I put a whole head of garlic in on medium for about 3 minutes and I was amazed when it was done.  Of course, there were no lovely toasty edges, but the garlic smelt great and each clove was perfectly soft and ready to pop out of its skin to use.

I put the cloves of garlic in a saucepan with a little olive oil and warmed them through whilst mashing them with the back of a spoon.  I added the cooked cauliflower broken into florets, a teaspoon of ground cumin seeds and covered with vegetable stock (although water would also be fine).  After bringing it to the boil I reduced the heat and let it simmer for about 10 minutes.

In the absence of cream I then added half a cup of milk and a tablespoon of mascarpone cheese and then blended with a stick blender.
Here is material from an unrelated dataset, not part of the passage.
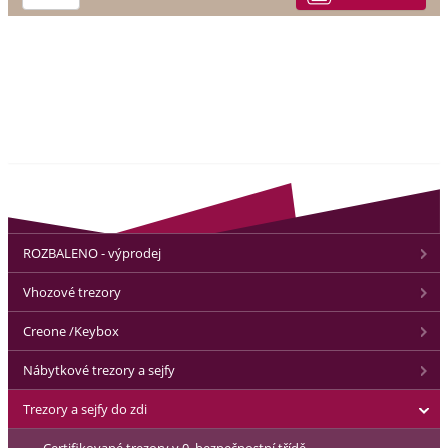
ROZBALENO - výprodej
Vhozové trezory
Creone /Keybox
Nábytkové trezory a sejfy
Trezory a sejfy do zdi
A few left over rashers of bacon which I also cooked in the microwave – I was feeling adventurous – were cut into small pieces and sprinkled over to finish the dish off.  I put a kitchen towel on a plate, put the bacon on top and covered with another sheet of kitchen towel and cooked on high for 5 minutes.  This gave me beautifully dry, crisp bacon, and no greasy pan to wash.

Perfect!  And I now officially love my microwave.